Title | Did Ye Hear Mammy Died? PDF eBook |
Author | Séamas O'Reilly |
Publisher | Little, Brown |
Pages | 192 |
Release | 2022-06-07 |
Genre | Biography & Autobiography |
ISBN | 0316424277 |
A heart-warming and hilarious family memoir of growing up as one of eleven siblings raised by a single dad in Northern Ireland at the end of the Troubles. Séamas O’Reilly’s mother died when he was five, leaving him, his ten (!) brothers and sisters, and their beloved father in their sprawling bungalow in rural Derry. It was the 1990s; the Troubles were a background rumble, but Séamas was more preoccupied with dinosaurs, Star Wars, and the actual location of heaven than the political climate.

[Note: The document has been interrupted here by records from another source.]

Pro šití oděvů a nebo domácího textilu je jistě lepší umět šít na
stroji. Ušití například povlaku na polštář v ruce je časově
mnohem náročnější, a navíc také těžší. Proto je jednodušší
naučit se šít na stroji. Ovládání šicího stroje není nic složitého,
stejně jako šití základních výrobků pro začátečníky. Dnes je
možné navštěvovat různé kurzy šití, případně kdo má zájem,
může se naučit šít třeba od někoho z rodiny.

An instant bestseller in Ireland, Did Ye Hear Mammy Died? is a book about a family of loud, argumentative, musical, sarcastic, grief-stricken siblings, shepherded into adulthood by a man whose foibles and reticence were matched only by his love for his children and his determination that they would flourish. “In this joyous, wildly unconventional memoir, Séamas O'Reilly tells the story of losing his mother as a child and growing up with ten siblings in Northern Ireland during the final years of the Troubles as a raucous comedy, a grand caper that is absolutely bursting with life.”―Patrick Radden Keefe, NYT bestselling author of Say Nothing and Empire of Pain One of NPR’s Best Books of the Year
Mammy
Title | Mammy PDF eBook |
Author | Kimberly Wallace-Sanders |
Publisher | University of Michigan Press |
Pages | 206 |
Release | 2008 |
Genre | Social Science |
ISBN | 0472116142 |
A revealing exploration of the origins and meanings of the mammy figure
Sister Citizen
Title | Sister Citizen PDF eBook |
Author | Melissa V. Harris-Perry |
Publisher | Yale University Press |
Pages | 394 |
Release | 2011-09-20 |
Genre | Political Science |
ISBN | 0300165412 |
DIVFrom a highly respected thinker on race, gender, and American politics, a new consideration of black women and how distorted stereotypes affect their political beliefs/div
Mammy
Title | Mammy PDF eBook |
Author | Bernie Babcock |
Publisher | |
Pages | 120 |
Release | 1915 |
Genre | African Americans |
ISBN |
The Making of "Mammy Pleasant"
Title | The Making of "Mammy Pleasant" PDF eBook |
Author | Lynn Maria Hudson |
Publisher | University of Illinois Press |
Pages | 326 |
Release | 2003 |
Genre | African American businesspeople |
ISBN | 9780252027710 |
"Pleasant's legacy is steeped in scandal and lore. Was she a voodoo queen who traded in sexual secrets? A madam? A murderer? In The Making of "Mammy Pleasant," Lynn M. Hudson examines the folklore of this remarkable woman's real and imagined powers.